Nous en venons à la prévention des conflits armés et à la lutte contre le terrorisme et l'extrémisme violent, à l'article 20 objectif 19. Il s'agit de l'ajout du chiffre 93bis: "Garantie de l'échange de données de police au niveau national (POLAP) en Suisse." Cela a été accepté très largement, par[NB]21[NB]voix[NB]contre[NB]2. L'immense majorité de la commission se réjouit que l'échange national de données de police permette à la Suisse d'échanger des données avec l'Union européenne. Cependant, elle est inquiète qu'à l'intérieur même de notre pays, l'échange de données s'arrête à la frontière cantonale.
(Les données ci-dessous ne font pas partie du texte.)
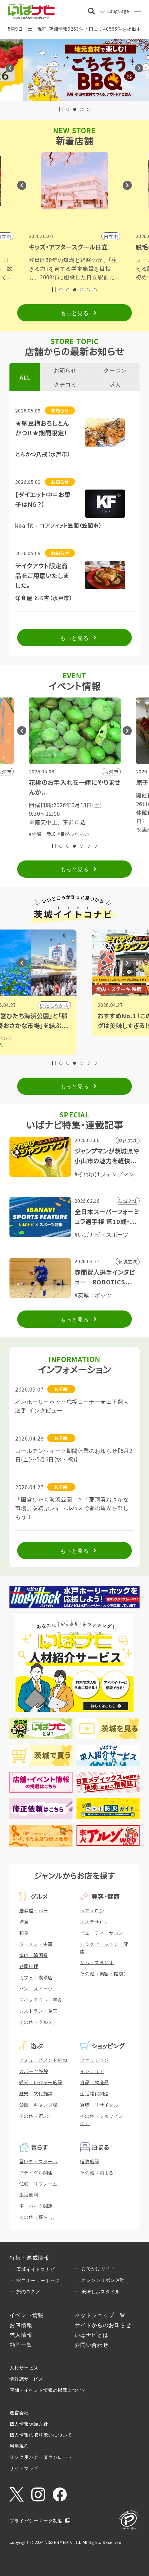 The height and width of the screenshot is (2576, 149). What do you see at coordinates (103, 2279) in the screenshot?
I see `オレンジリボン運動` at bounding box center [103, 2279].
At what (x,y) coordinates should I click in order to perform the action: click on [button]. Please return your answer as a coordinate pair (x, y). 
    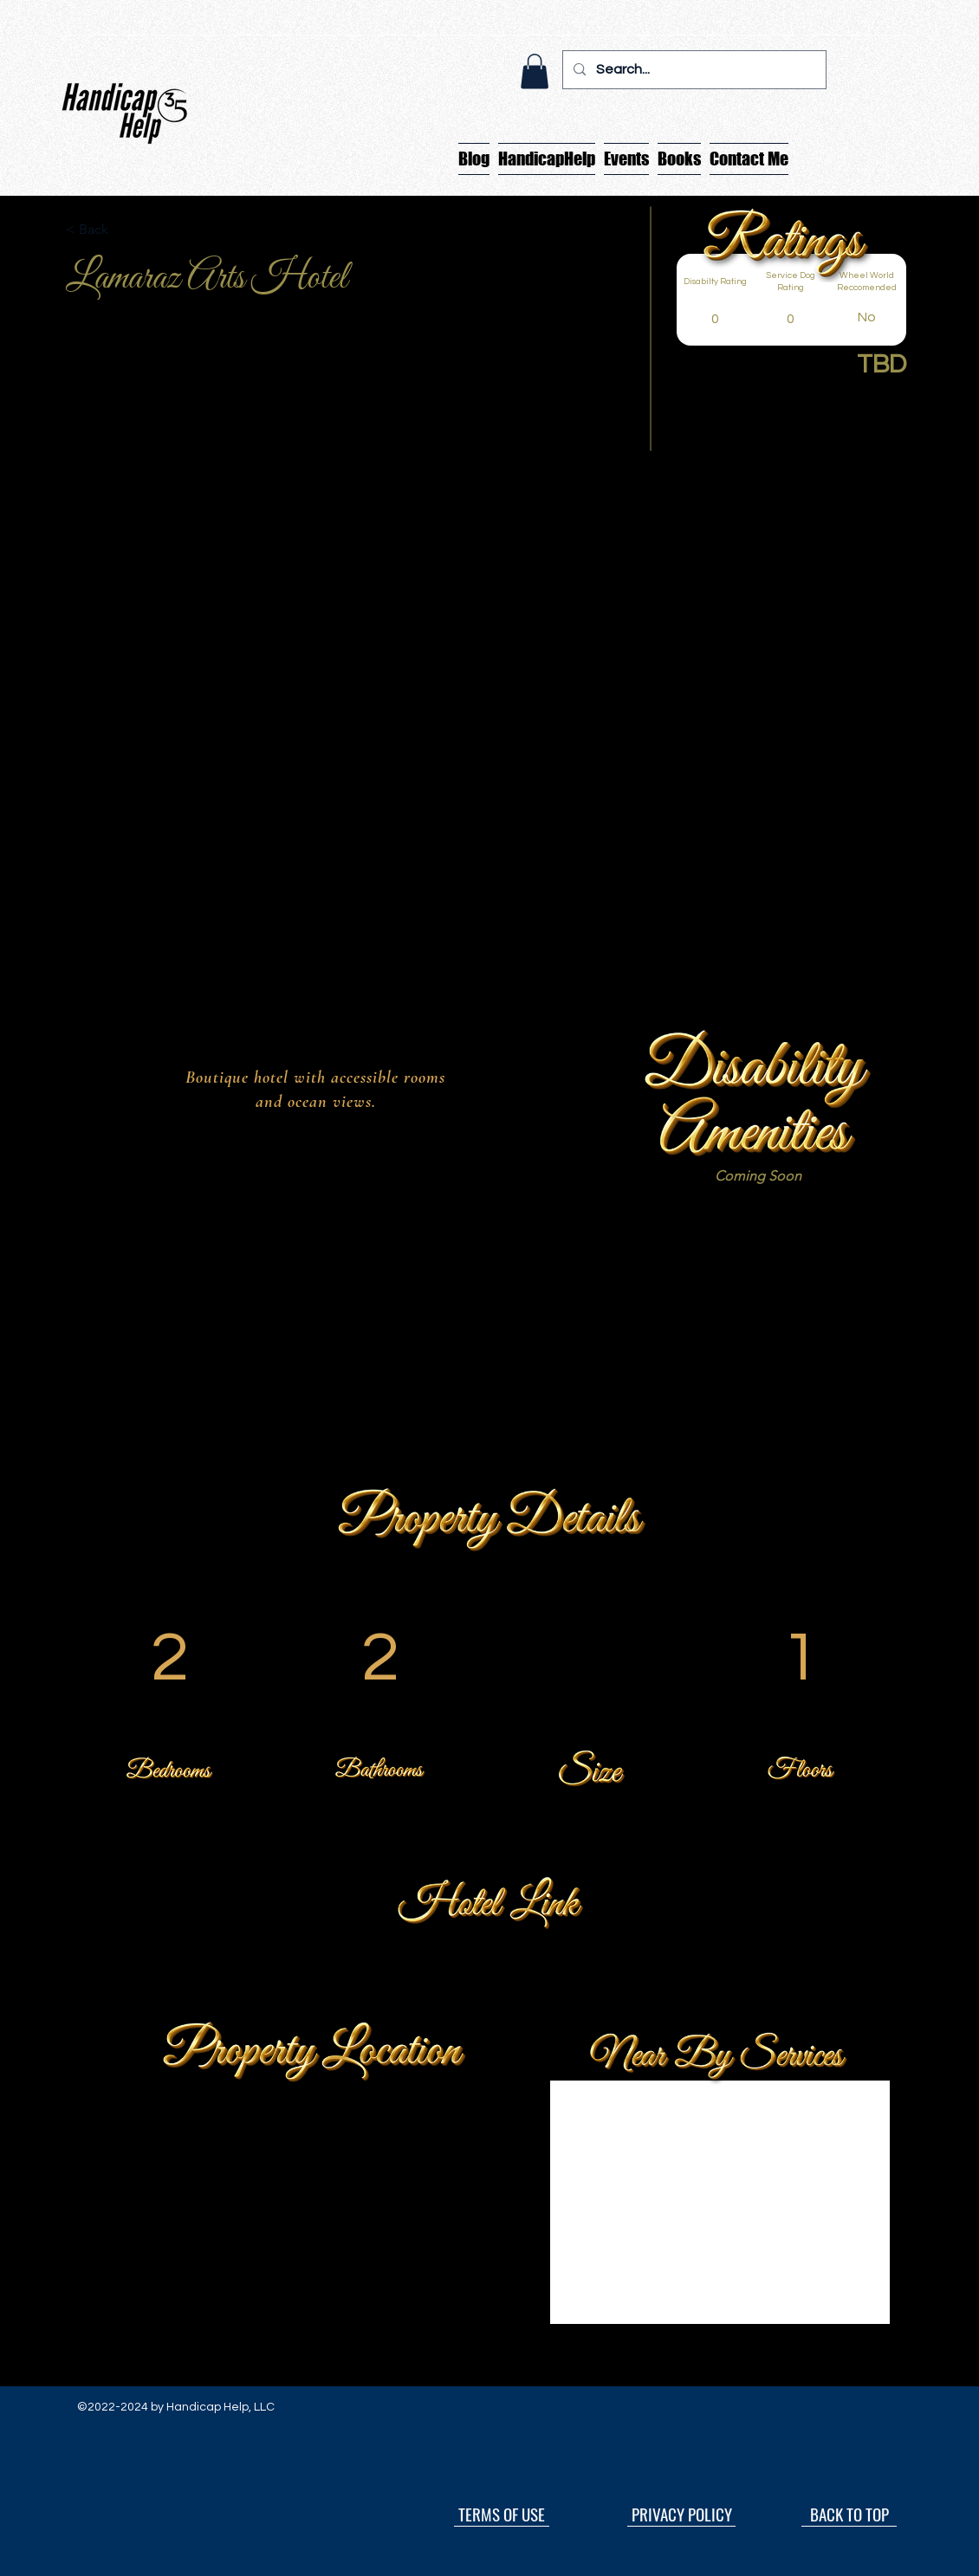     Looking at the image, I should click on (534, 71).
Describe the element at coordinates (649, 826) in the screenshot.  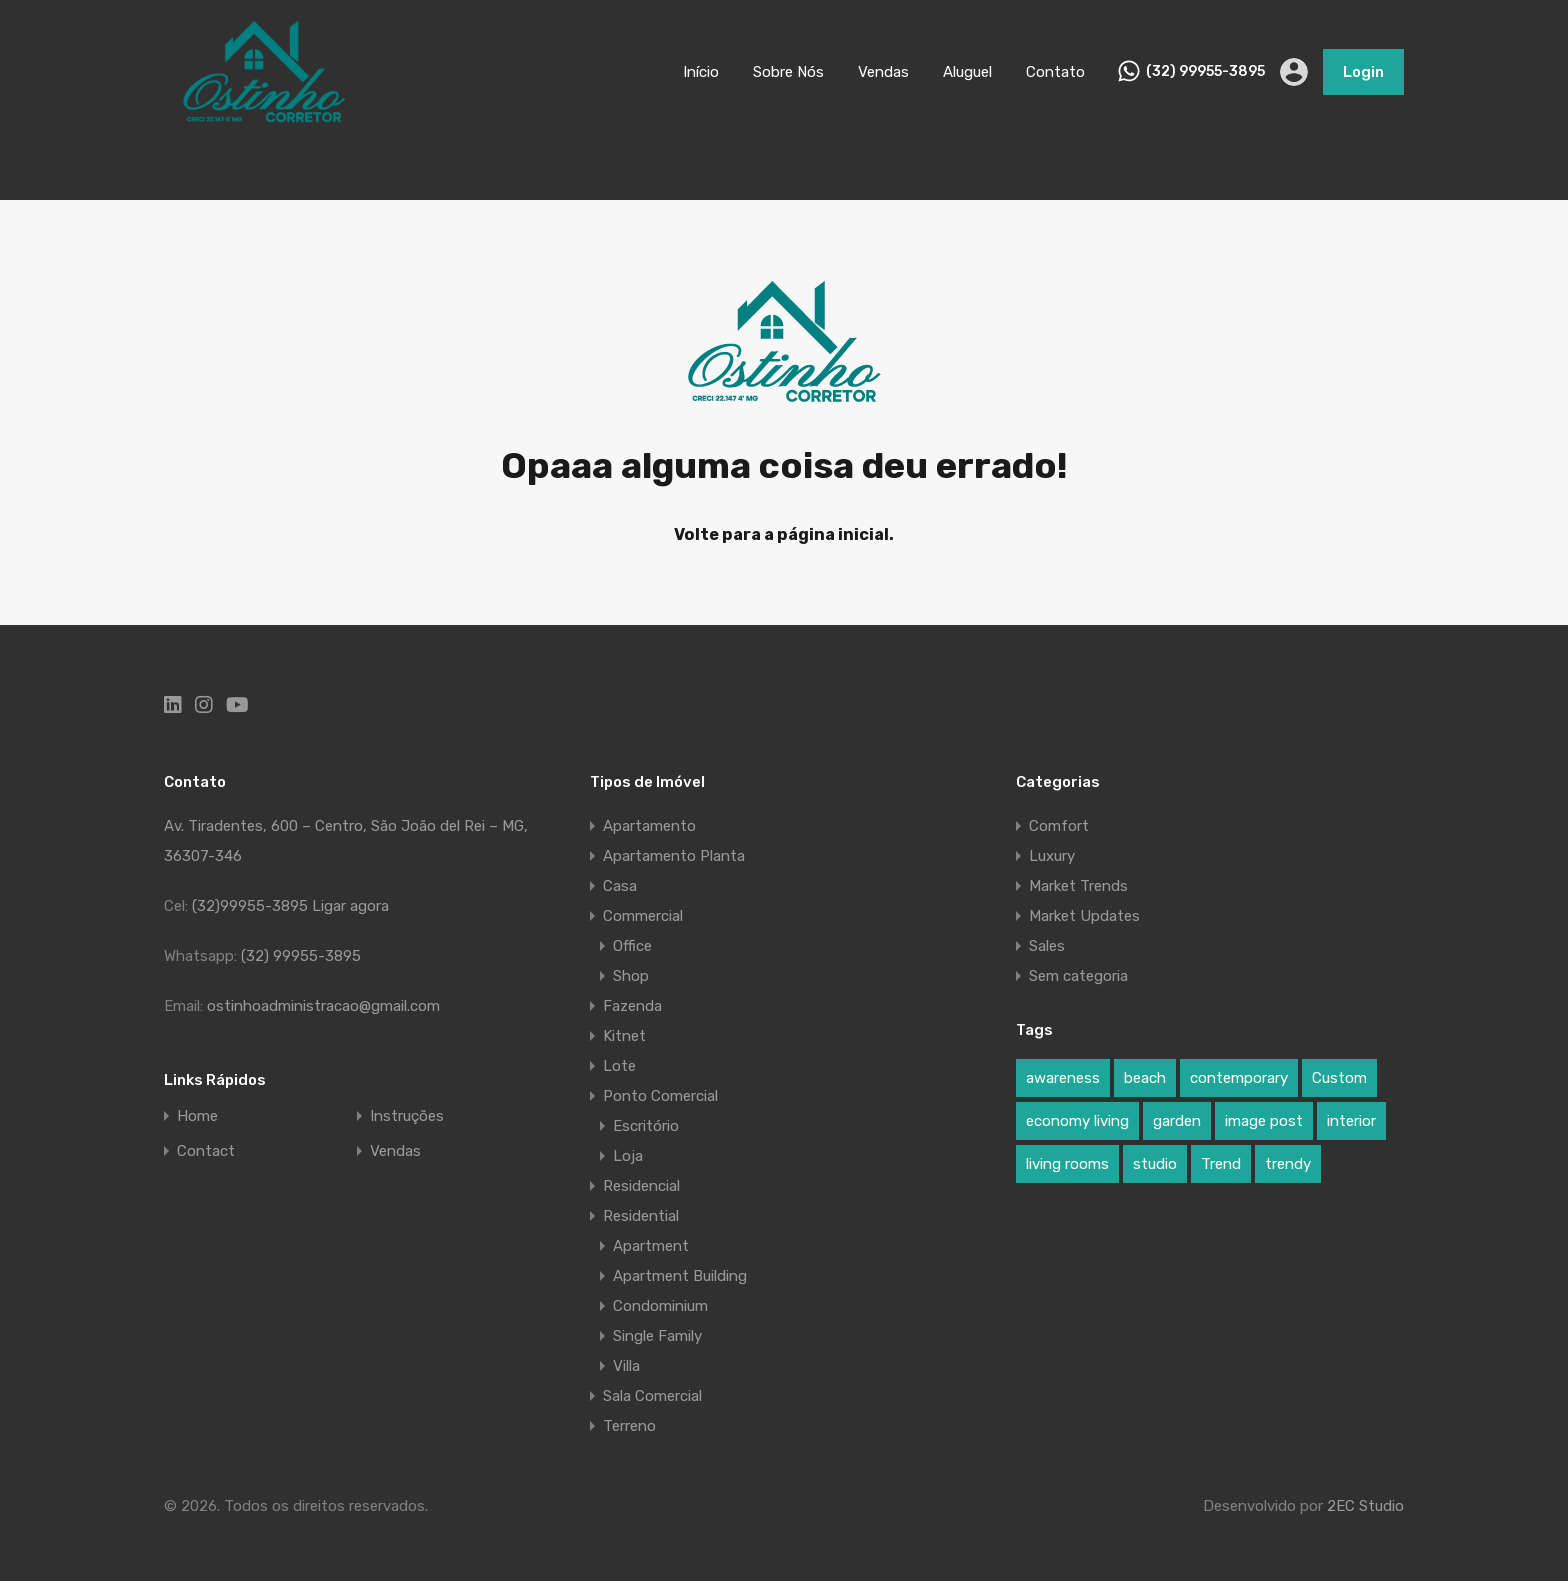 I see `Apartamento` at that location.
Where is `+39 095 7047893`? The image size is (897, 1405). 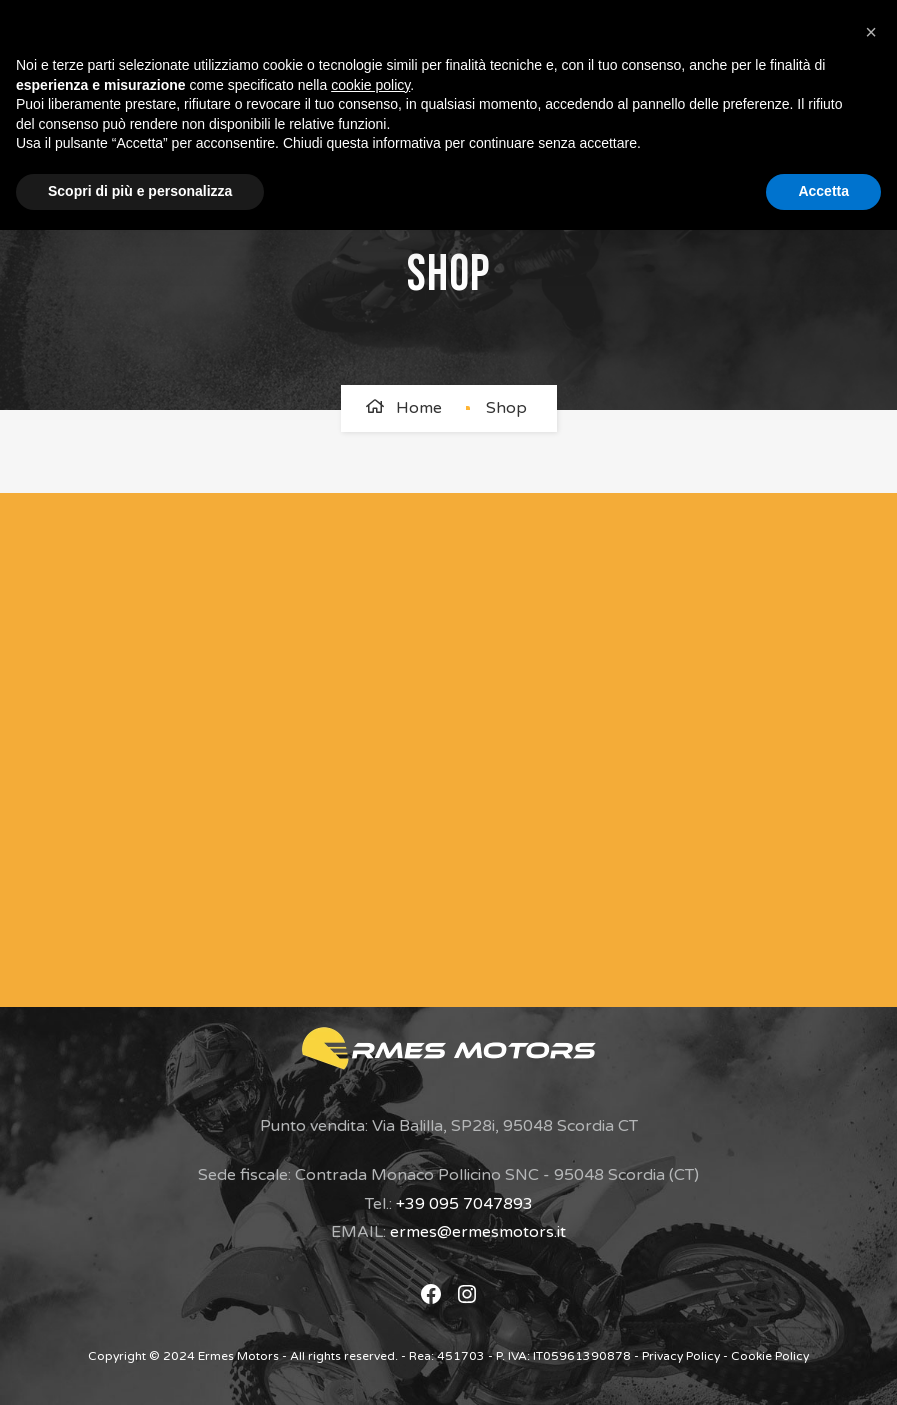 +39 095 7047893 is located at coordinates (464, 1204).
Elle est convaincue que pour atteindre l'objectif 19 de l'article 20, à savoir notamment lutter efficacement contre toutes les formes de criminalité à l'aide d'instruments adéquats, il est nécessaire d'avoir un échange de données de police intercantonale.
A l'article 20 chiffre 93ter, il y a également une proposition d'ajout: "Adoption du message sur l'adhésion au Traité d'interdiction des armes nucléaires (TIAN)." Elle a été rejetée avec la voix prépondérante de la présidente. Sans grande discussion et avec la voix prépondérante de notre présidente, la commission s'est ralliée à l'avis du Conseil fédéral. Si en 2018 le Parlement a adopté la motion Sommaruga Carlo 17.4241, "Signer et ratifier le traité sur l'interdiction des armes nucléaires", pour une adhésion à ce traité, en 2022, le Parlement a aussi adopté le postulat Dittli 22.3800, "Adhésion de la Suisse au Traité sur l'interdiction des armes nucléaires. Quelles conséquences pour notre politique étrangère et de sécurité?", contre une adhésion à ce traité à la lumière de la guerre en Ukraine. Ce postulat visait à prendre particulièrement en compte les conséquences d'une adhésion sur la politique de sécurité. La commission note que le Conseil fédéral se penchera à nouveau sur le sujet au premier trimestre 2024 et qu'il est prématuré de fixer un message pour une adhésion à ce traité.
Une minorité de la commission regrette que la Suisse n'ait pas ratifié le Traité sur l'interdiction des armes nucléaires, entré en vigueur le 22 janvier 2021, et ce, malgré qu'il ait été soutenu par la Suisse dans le cadre de l'Assemblée générale des Nations Unies et malgré le fait que le Parlement, en effet, l'ait demandé à plusieurs reprises. La minorité Fivaz Fabien rappelle que tous les pays neutres en Europe ont ratifié ce traité et est convaincue que la Suisse devrait en faire de même.